Los Angeles Unified School District announced on Monday that they are investing $100 million to provide students with necessary online tools and technology during the COVID-19 pandemic. An estimated 350,000 students are connecting online each day, according to data given at the LAUSD press conference this morning, 16% more students than were connecting last week.
According to LAUSD Superintendent Austin Beutner, some of these funds will go towards rebuilding online platforms such as Schoology, which cannot currently support 500,000 concurrent users, while other funds will go towards creating a partnership with a wireless company to ensure every student has internet connection regardless of their situation.
“Even in the best of times, launching an online learning program in the nation’s second largest school district would be a monumental task akin to landing on the moon. It would take years of careful planning, investment, training and engagement with the entire school community,” Beutner explained. “LAUSD will be trying to do this in a matter of weeks, because students most in need are counting on us.”

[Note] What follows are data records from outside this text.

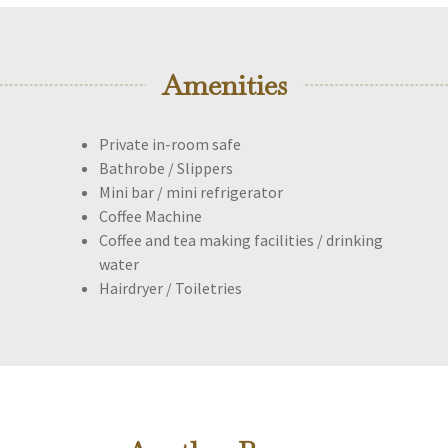
Amenities
Private in-room safe
Bathrobe / Slippers
Mini bar / mini refrigerator
Coffee Machine
Coffee and tea making facilities / drinking
water
Hairdryer / Toiletries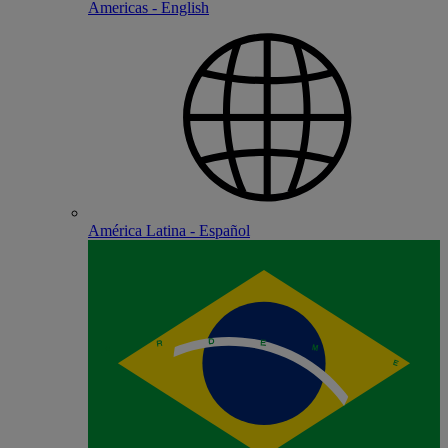
Americas - English
América Latina - Español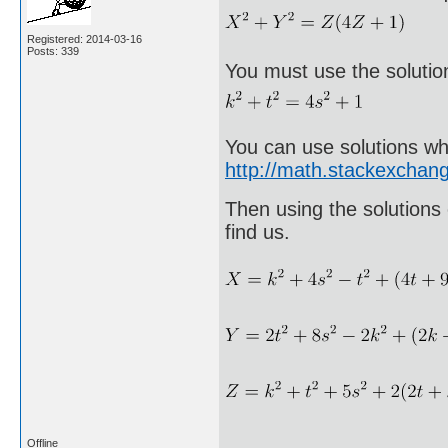
Registered: 2014-03-16
Posts: 339
You must use the solutio
You can use solutions wh
http://math.stackexcha
Then using the solutions 
find us.
Offline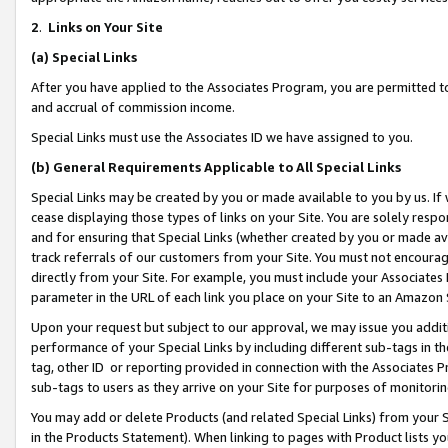
2
.
Links on Your Site
(a)
Special Links
After you have applied to the Associates Program, you are permitted to 
and accrual of commission income.
Special Links must use the Associates ID we have assigned to you.
(b)
General Requirements Applicable to All Special Links
Special Links may be created by you or made available to you by us. If 
cease displaying those types of links on your Site. You are solely respo
and for ensuring that Special Links (whether created by you or made av
track referrals of our customers from your Site. You must not encoura
directly from your Site. For example, you must include your Associates
parameter in the URL of each link you place on your Site to an Amazon 
Upon your request but subject to our approval, we may issue you addit
performance of your Special Links by including different sub-tags in t
tag, other ID or reporting provided in connection with the Associates P
sub-tags to users as they arrive on your Site for purposes of monitorin
You may add or delete Products (and related Special Links) from your Si
in the Products Statement). When linking to pages with Product lists you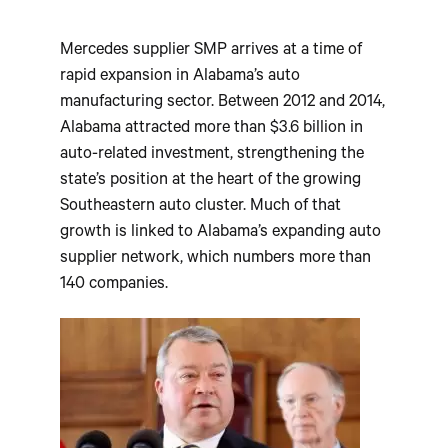
Mercedes supplier SMP arrives at a time of
rapid expansion in Alabama’s auto
manufacturing sector. Between 2012 and 2014,
Alabama attracted more than $3.6 billion in
auto-related investment, strengthening the
state’s position at the heart of the growing
Southeastern auto cluster. Much of that
growth is linked to Alabama’s expanding auto
supplier network, which numbers more than
140 companies.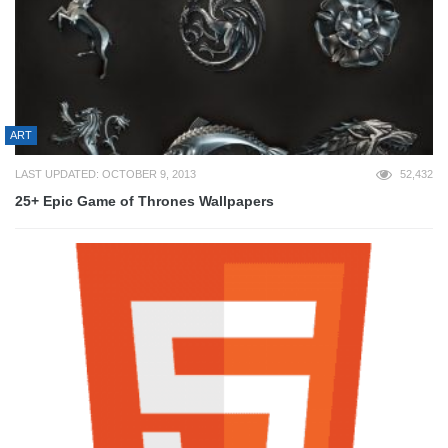
ART
LAST UPDATED: OCTOBER 9, 2013
52,432
25+ Epic Game of Thrones Wallpapers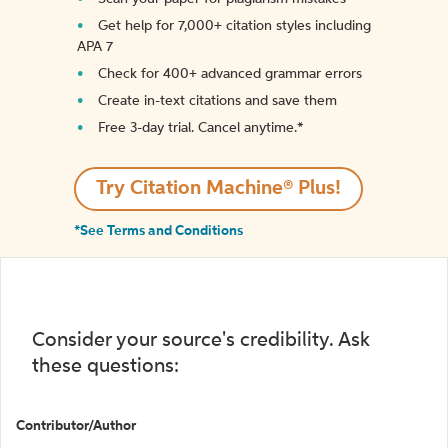
Get help for 7,000+ citation styles including
APA 7
Check for 400+ advanced grammar errors
Create in-text citations and save them
Free 3-day trial. Cancel anytime.*️
Try Citation Machine® Plus!
*See Terms and Conditions
Consider your source's credibility. Ask
these questions:
Contributor/Author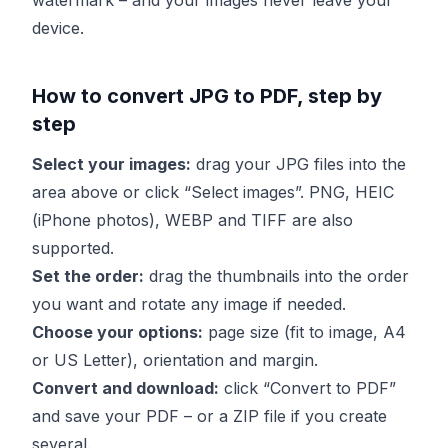
watermark – and your images never leave your
device.
How to convert JPG to PDF, step by
step
Select your images:
drag your JPG files into the
area above or click “Select images”. PNG, HEIC
(iPhone photos), WEBP and TIFF are also
supported.
Set the order:
drag the thumbnails into the order
you want and rotate any image if needed.
Choose your options:
page size (fit to image, A4
or US Letter), orientation and margin.
Convert and download:
click “Convert to PDF”
and save your PDF – or a ZIP file if you create
several.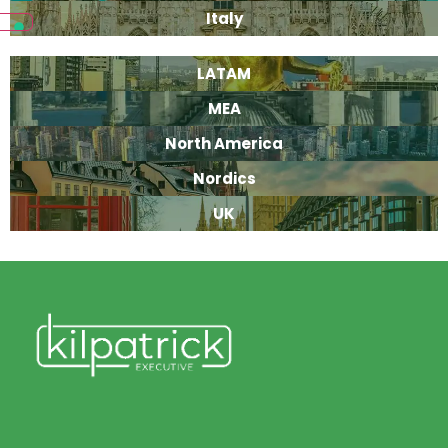
Italy
LATAM
MEA
North America
Nordics
UK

Although these efforts will take some time, the hope is that eventually LAUSD will be able to connect students in the foster care system, students who are homeless, non-English speaking students and students who simply do not have access to the internet to the rest of their peers.
Speak UP, a grassroots organization of parent advocates, is stepping up their outreach to assist LAUSD reach their goal of connecting every single student. Speak UP launched an iFamily program to train families in technologies such as Zoom, Schoology and Google Classroom. They are also in the process of launching iTutors, which will connect students in need of tutoring with volunteer tutors.
“We’re a grassroots organization and we’re basically adapting everything we’re doing to meet the direct needs of these families during this crisis,” Jenny Hontz, Speak UP’s communications director, shared. “We’re finding out what their needs are and doing the best to meet them whether it's providing financial assistance, headsets, or connecting them to other resources available.”
Last week, Speak UP received a donation of headsets from famous rapper Andre Young, known professionally as Dr. Dre. The headsets are intended for students with multiple siblings who need privacy whilst doing schoolwork. OneFamilyLA, a collaboration between over 20 nonprofit organizations, is also raising money to provide direct financial assistance to LAUSD families.
Families are not the only ones in need of assistance. Many teachers are unfamiliar with new online platforms and must learn to use the new technology before they can teach their students. This has caused inconsistency in teaching between different schools, according to Hontz.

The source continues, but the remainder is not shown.